Product Hunt–style comments (not star reviews)
  • No comments yet — start the thread.
general reviews

Ratings

4.633 reviews
  • Pratham Ware· Dec 28, 2024

    Solid pick for teams standardizing on skills: service-mesh-observability is focused, and the summary matches what you get after install.

  • Benjamin Nasser· Dec 24, 2024

    Registry listing for service-mesh-observability matched our evaluation — installs cleanly and behaves as described in the markdown.

  • Layla Shah· Dec 20, 2024

    service-mesh-observability is among the better-maintained entries we tried; worth keeping pinned for repeat workflows.

  • Henry Torres· Dec 12, 2024

    Keeps context tight: service-mesh-observability is the kind of skill you can hand to a new teammate without a long onboarding doc.

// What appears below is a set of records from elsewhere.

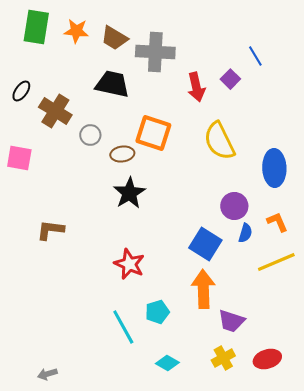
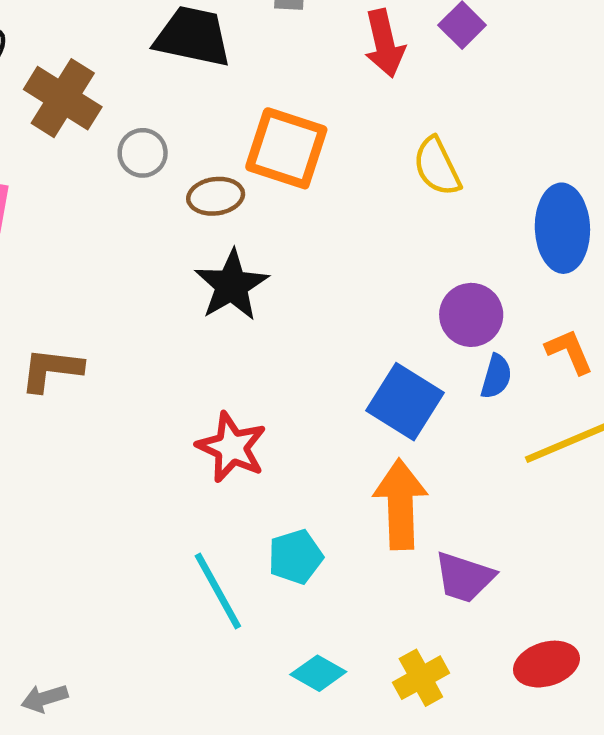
yellow semicircle: (219, 141) -> (437, 167), size x0.7
yellow cross: (223, 358) -> (421, 678), moved

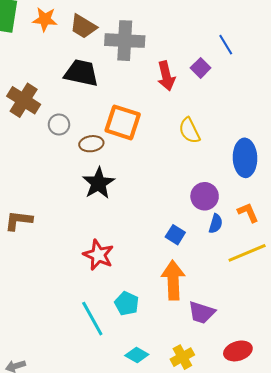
blue square: (405, 402) -> (175, 235), size x0.6
cyan pentagon: (295, 557) -> (127, 303), turned -30

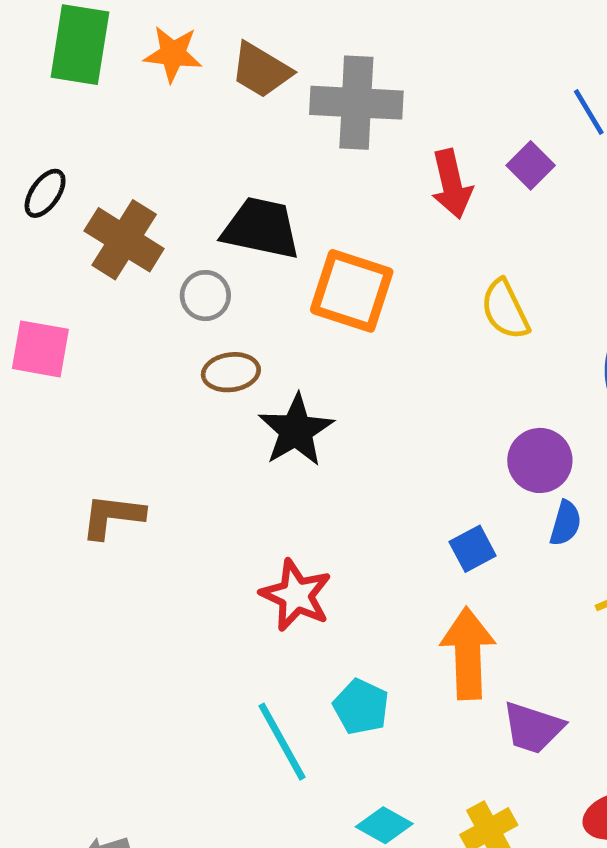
black trapezoid: (81, 73) -> (261, 228), moved
brown ellipse: (91, 144) -> (231, 372), moved
blue square: (175, 235) -> (473, 549), turned 30

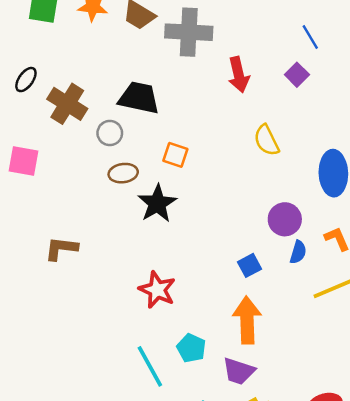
purple square: (531, 165) -> (297, 75), moved
orange square: (352, 291) -> (175, 155), moved, size x0.6
purple trapezoid: (533, 728) -> (239, 371), moved

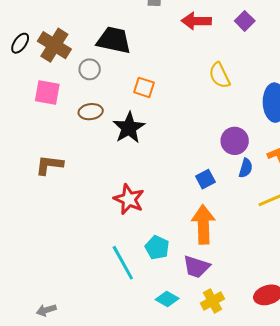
red arrow: (239, 75) -> (196, 21), turned 104
black ellipse: (26, 80) -> (20, 43), moved
pink square: (24, 161) -> (47, 93), moved
brown ellipse: (123, 173) -> (91, 112), moved

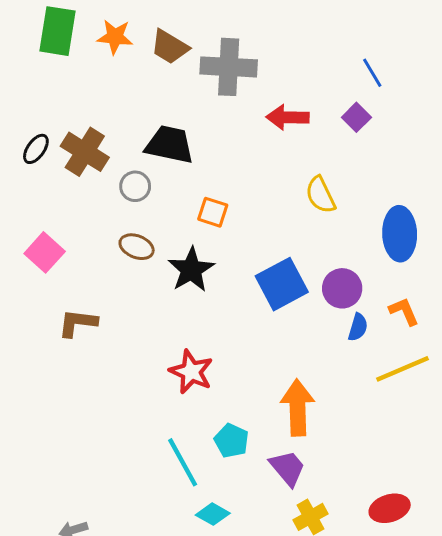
pink square: (47, 93) -> (45, 252), moved, turned 32
brown ellipse: (91, 112) -> (137, 247), turned 30
blue square: (205, 179) -> (282, 284), moved, size x1.8
purple trapezoid: (196, 267) -> (287, 468), turned -148
cyan diamond: (167, 299) -> (213, 514), moved

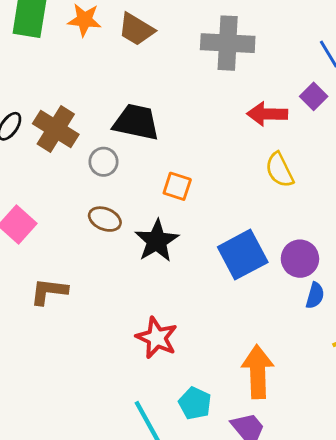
gray cross: (229, 67) -> (228, 43), moved
red arrow: (287, 117) -> (267, 114), moved

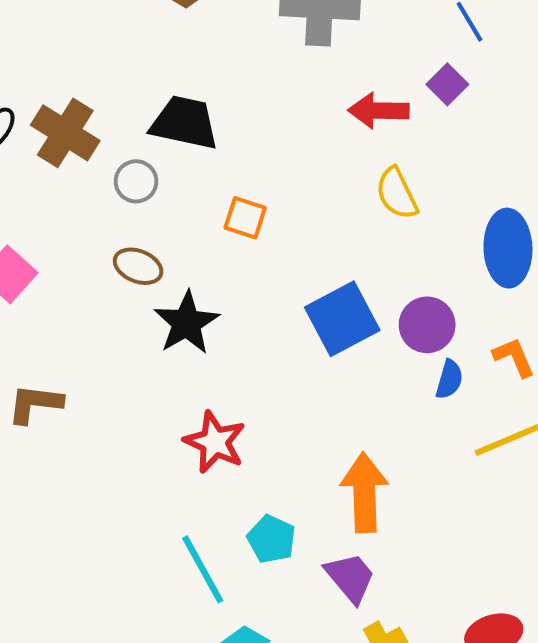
black star: (157, 241) -> (187, 323), moved
brown L-shape: (49, 291) -> (35, 404), moved

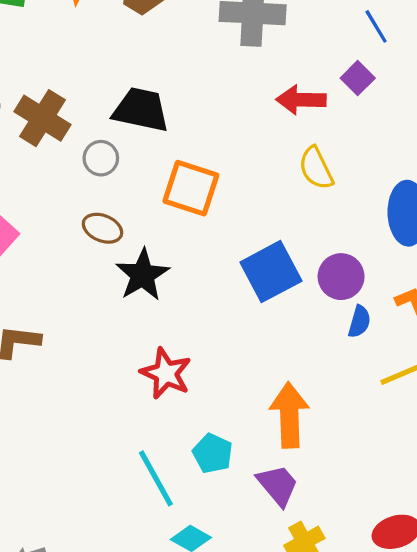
orange square: (245, 218) -> (191, 188), size x1.6

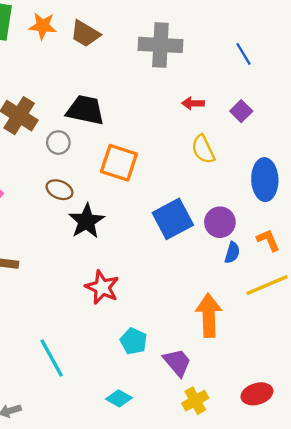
purple square: (358, 78) -> (241, 111), moved
red arrow: (301, 100) -> (193, 103), size x0.7
orange arrow: (289, 415) -> (209, 315), moved
cyan line: (156, 478) -> (52, 358), moved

  • Yash Thakker· Nov 19, 2024

    We added service-mesh-observability from the explainx registry; install was straightforward and the SKILL.md answered most questions upfront.

  • Kofi Haddad· Nov 15, 2024

    Useful defaults in service-mesh-observability — fewer surprises than typical one-off scripts, and it plays nicely with `npx skills` flows.

  • Dhruvi Jain· Oct 10, 2024

    service-mesh-observability fits our agent workflows well — practical, well scoped, and easy to wire into existing repos.

  • Layla Chen· Oct 6, 2024

    I recommend service-mesh-observability for anyone iterating fast on agent tooling; clear intent and a small, reviewable surface area.

  • Piyush G· Sep 25, 2024

    service-mesh-observability is among the better-maintained entries we tried; worth keeping pinned for repeat workflows.

  • Meera Desai· Sep 9, 2024

    service-mesh-observability has been reliable in day-to-day use. Documentation quality is above average for community skills.